幼時的臘月,充滿了希望、快樂和忙碌;還有一點莊嚴和敬畏!
一進入臘月,我們小孩子們便搬著手指頭開始倒計時。盼著「過年下,穿花花,吃好的,不做啥」的喜慶時刻!臘月,只許說吉利話,杜絕髒話!人們也常常用「大臘月的」來相互提醒。織布機上的布匹,早已下了機子,又經過了幾道工序後,母親開始為我們趕製過年的衣服、帽子和棉鞋單鞋。我的棉衣棉褲都是專門為我織的花布(哥哥的是用白布染色的),「風帽」(禦寒擋風的帽子,後面較長,披在肩背處)的前額上縫上漂亮的豎立著的用各色綾綢做的花,花的下面是一排小的銀色飾品,閃閃發光;帽子後面的後背部位是用絲線繡的大大的花卉的圖案,下部邊沿綴一排小鈴鐺。
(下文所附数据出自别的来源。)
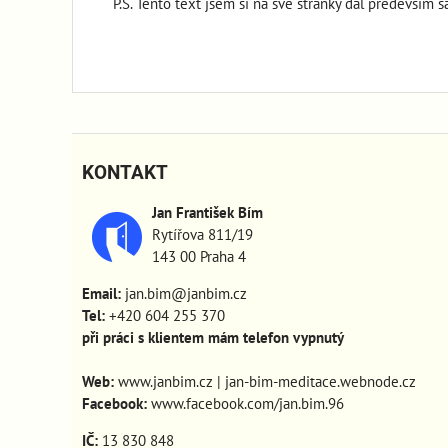
P.S. Tento text jsem si na své stránky dal především 
KONTAKT
Jan František Bím
Rytířova 811/19
143 00 Praha 4
Email:
jan.bim@janbim.cz
Tel:
+420 604 255 370
při práci s klientem mám telefon vypnutý
Web:
www.janbim.cz
|
jan-bim-meditace.webnode.cz
Facebook:
www.facebook.com/jan.bim.96
IČ:
13 830 848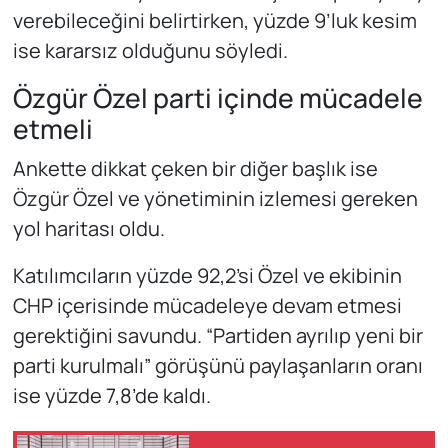
verebileceğini belirtirken, yüzde 9’luk kesim
ise kararsız olduğunu söyledi.
Özgür Özel parti içinde mücadele
etmeli
Ankette dikkat çeken bir diğer başlık ise
Özgür Özel ve yönetiminin izlemesi gereken
yol haritası oldu.
Katılımcıların yüzde 92,2’si Özel ve ekibinin
CHP içerisinde mücadeleye devam etmesi
gerektiğini savundu. “Partiden ayrılıp yeni bir
parti kurulmalı” görüşünü paylaşanların oranı
ise yüzde 7,8’de kaldı.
戴在頭上,既保暖又神氣,稍微一動,小鈴鐺叮鈴鈴響個不停。過年的鞋子更不用說了,全是繡花鞋。看看我一身的打扮,真是「穿花花」了!
除了穿戴,吃的東西也開始準備了。有些事是需要鄰居們同心協力、互相幫忙來乾的,所以早早就開始了。先是下粉條,剛剛進入臘月,人們便自動組織起來,依次為各家張羅。門外支起一個大大的鐵鍋,滿鍋的水沸騰著;年輕力壯且有技藝的「粉將」們,把早已準備好了的粉面和成粘度合適的粉漿後,舀入大大的漏瓢中,手不停地拍動著,條條漿糊落入沸水便成了粉條。有人在燒火,有人在和粉面,有人在下粉,有人在撈粉,有人往架子(粉桿)上涼粉條……忙得不亦樂乎!
其次是殺豬宰羊,解放後,我家每年都殺豬。一是要犒勞犒勞自己一家人,二是為了走親訪友。父親經常說的一句話「肥肥過個年!」豬頭雜碎之類都是自己家吃的,腰間有肋骨的看著非常通條的部分基本上都作為「禮肉」,用來送親戚。我家大都在臘月二十三殺豬,因為晚上要「祭灶」——歡送灶王爺上天。上午殺豬,小孩子也跟著門裡門外地跑來跑去。下午,母親忙著烙祭灶的燒餅,墊上蔥花、食鹽、生板油、花椒面。又香又脆。晚上,我守候在鍋台旁,待肉煮熟了就美餐一頓!

小年一過,年關的氣氛越來越濃,也越來越緊張:二十三日夜灶王爺「上天言好事」了,趁其不在家,二十四日得趕緊打掃廚房、院落,待他「初一五更回」來時,家裡乾乾淨淨的。緊接著「二十五做豆腐、二十六蒸饅頭、二十七采柏枝、二十八去挖沙、二十九裝香爐、大年三十貼花門。」 所有人都在忙碌:會做豆腐的行家裡手親臨各家指導。有學問的人自備筆墨為各家書寫春聯。小朋友們也喜滋滋地端著小盆拿著小鐵鏟跑到「沙坡」,挑揀乾淨、均勻的白沙,採回去晒乾後換掉香爐里的沙 ;還跟著大人們去砍柏樹枝,別在家裡的門上,剩餘的留作大年三十夜烤火用。最艱巨的任務是準備食物:要蒸好多好多饅頭、炸制各種各樣的油食、燒制各種各樣的菜肴……豐盛的食物,除了自家人在春節期間食用、待客外,還有一個神聖的用場——敬祖宗。所以,都是精心製作,一絲不苟。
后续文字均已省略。